ArtistOfTheFloatingWorldSeemingly slight (a mere 206 pages), Ishiguro’s second novel (published in 1986) is elegant, measured and unexpectedly seductive.

Set in immediate post-war Japan, successful artist Masuji Ono reflects on his life as his youngest child prepares for her maia and the marriage investigations undertaken by both families prior to consent of any wedding. In her mid-twenties, it is Noriko’s second such undertaking and there’s a tacit concern that it may be her last opportunity to find a husband.

It is the return to the family home for a short visit by the married Setsuko, the elder daughter, which sets in motion Ono’s reflections on his past. It is she who implies that it is her father’s pre-war successes and political associations that may hinder negotiations with the Saito family and Noriko’s future.

At an early age, Ono entered into the apprenticeship schools of great masters before he rejected their traditions of an aesthetic ideal and, becoming involved in far-right politics, helped spearhead imperialist propaganda in the arts and, ultimately, the declaration of war in 1940. But, with Japan’s defeat, the younger generation blame the imperialists for leading the country to disaster: Ono and his peers are discredited.

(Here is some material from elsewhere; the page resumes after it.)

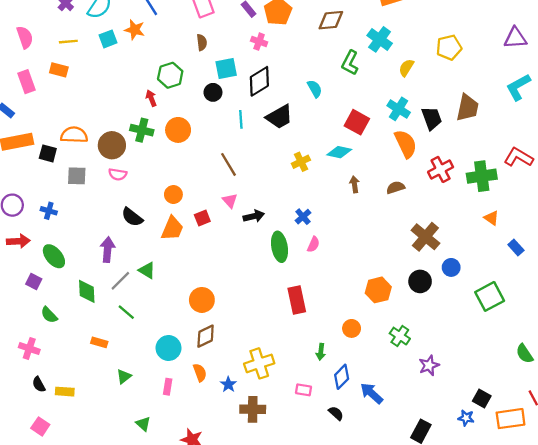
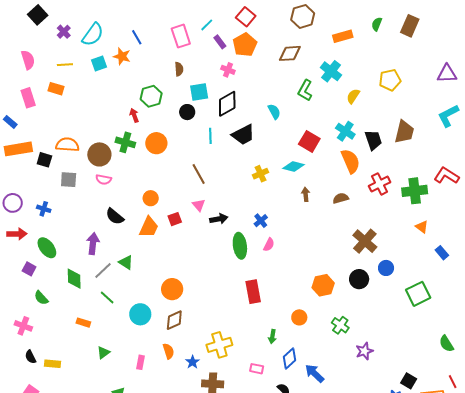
cyan circle: (169, 348) -> (140, 314), moved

An Artist of the Floating World, like many of Ishiguro’s early novels, is written as a first-person narrative, thus allowing Ishiguro to reveal his central characters’ flaws and their perspectives on given situations and events. Such a style builds a level of sympathy and pathos with the reader. Ono’s pre-war political associations are only gradually revealed – initially he simply appears to be a successful, somewhat pompous old man with a firm view of tradition, status and protocol. But, as the book evolves and the old man narrates the actions and beliefs of the younger self, it appears that he begins to understand the errors of his ways. The war, afterall, accounted for the death of his son and his wife.

Yet the issues he confronts are buried in the past and remain unresolved: the old man will continue to believe the collapse of Noriko’s first marriage negotiations was the simple result of the groom’s family realising their social standing was not equal to that of the Ono family. As an unreliable narrator, the artist has presented his perspective and has at least seemingly come to terms, on his level, with the errors of his ways.

Exploring changing cultural behaviour and values (the floating world), An Artist of the Floating World is a beautifully nuanced novel, sparely written yet each word contains depth and is full of meaning. The novel was shortlisted for the 1986 Man Booker Prize (losing out to Kingsley Amis and The Old Devils).